We often hear organizations ask how they can drive more insights out of their connected devices. Though the Internet of Things (IoT) has been a buzzword for the last few years, many organizations are still struggling through the headache of implementing an IoT pilot or solution. Most of the clients we engage with start with one of the following statements:
- “We want to proactively manage performance instead of looking at things in retrospect.”
- “Where do we start? We have different technology on different machines, different systems driving those machines, and proprietary business processes running those machines.”
- “How can we stream fresh data and preserve it at the same time?”
- “What should we be measuring?”
Through these conversations, we developed a framework using multiple Azure components that allows our clients to implement a scalable solution to source, stream, and show their machine performance in real-time. The solution entails using Azure Functions to source the events, Event Hubs to capture and persist the data, Stream Analytics for anomaly detection, and live data displays in a Power BI dashboard and report.
5 Benefits of Implementing the IoT Framework
- Connect to disparate IoT devices using event-driven and scalable Azure Functions.
- Using Event Hubs Capture, organizations can store their streaming data sources in Azure Data Lake for further analysis and integration to the broader ecosystem.
- Functions within Stream Analytics allow for real-time, machine-learning-driven anomaly detection.
- Stream Analytics jobs for real-time reporting enables end users to consume data with sub-minute latency rather an out-of-date batch process.
- Power BI allows you to build reporting customized to your business process while integrating external reference data for key performance indicator analysis.
Plus, the entire solution can be proven out by spending as little as $6 a day.
How Each of the Components Fit Into the IoT Landscape:
The function application plays an important role for those devices that can’t run IoT Edge: it allows you to ingest messages from disparate machines at scale.

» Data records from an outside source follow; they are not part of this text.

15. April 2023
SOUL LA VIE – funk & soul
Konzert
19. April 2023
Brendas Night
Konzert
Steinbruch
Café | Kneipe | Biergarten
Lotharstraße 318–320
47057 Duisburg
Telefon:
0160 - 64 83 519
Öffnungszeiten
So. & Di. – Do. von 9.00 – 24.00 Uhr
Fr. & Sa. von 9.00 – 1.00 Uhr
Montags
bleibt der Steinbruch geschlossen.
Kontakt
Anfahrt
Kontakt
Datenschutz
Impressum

Triggers in the function allow for messages to be sent into the cloud using standard HTTP communication. Messages are then passed to Event Hub queueing service.

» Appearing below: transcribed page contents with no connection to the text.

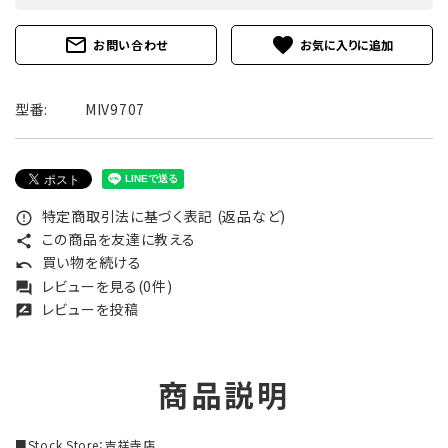
mail_outline
favorite
お問い合わせ
型番:
MIV9707
特定商取引法に基づく表記 (返品など)
error_outline
この商品を友達に教える
share
買い物を続ける
undo
レビューを見る(0件)
forum
レビューを投稿
rate_review
商品説明
■Stock Store：吉祥寺店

Paired with Capture, Event Hubs give clients the ability to process messages at scale while persisting those events to Azure Data Lake. The persisted data can then be integrated into a database or data warehouse with a typical batch processing using ETL tools like Data Factory or SSIS. While that’s being captured, the live message stream is concurrently sent to a Stream Analytics job to be processed.
Microsoft has reduced a lot of the complexity within the job by creating a SQL-like interface for the DML with its own library of supported commands that feel a lot like T-SQL. The job can server multiple roles depending on how it’s configured.

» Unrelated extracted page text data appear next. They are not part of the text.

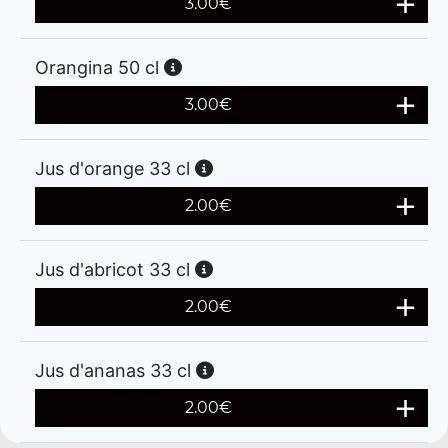
3.00
€
Orangina 50 cl
3.00
€
Jus d'orange 33 cl
2.00
€
Jus d'abricot 33 cl
2.00
€
Jus d'ananas 33 cl
2.00
€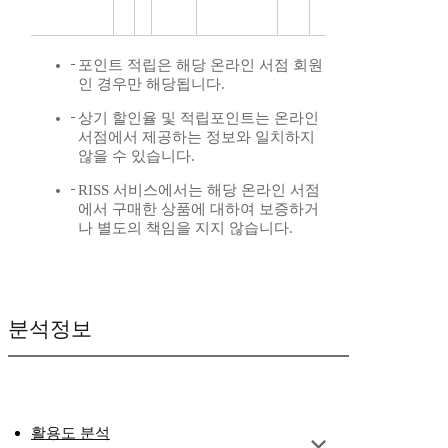
포인트 적립은 해당 온라인 서점 회원
인 경우만 해당됩니다.
상기 할인율 및 적립포인트는 온라인
서점에서 제공하는 정보와 일치하지
않을 수 있습니다.
RISS 서비스에서는 해당 온라인 서점
에서 구매한 상품에 대하여 보증하거
나 별도의 책임을 지지 않습니다.
분석정보
활용도 분석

To me, Stream Analytics Functions feel like scalar functions. It allows real-time machine learning to be processed on your messages for anomaly detection and sediment analysis using the Cognitive Services APIs or an Azure ML endpoint of your choice. You can also implement business logic in these jobs to control which messages are sent and apply further analysis using reference data sources. Additionally, you can write the output of jobs to multiple locations (the Power BI service, for example).
Streaming Live Data to Power BI
The Stream Analytics job sends the messages to a Power BI dataset using the Power BI REST API. Once configured, the dataset will appear in the group workspace with the latest information generated by the stream analytics job. The Power BI output automatically sets the dataset to a FIFO retention policy for the first 200,000 rows.
- Power BI Output for Stream Analytics only allows for 75 fields to be configured.
- All the data types for the Power BI Output need to be defined in the Query.
- It’s best practice to authenticate using a Service Principal from the Stream Analytics Output to Power BI.
- Data in a Power BI streaming dataset can only be removed using the REST API. Don’t try to delete the dataset and republish with the same name (your existing reports will break).
- Currently, Azure Data Lake Gen2 is not an option for Event Hubs Capture, but the rumors that it’s coming are out there.
The IoT Solution in Action
Business moves at the speed of communication. Modern cloud architecture empowers decision-makers by giving them real-time access to their most critical information. The value of IoT comes when an organization can move past an initial pilot, and their architecture allows them to scale while accommodating a broad range of use cases. The Azure services in our framework can deliver a repeatable solution at scale, which is important for reducing the learning curve and time to value.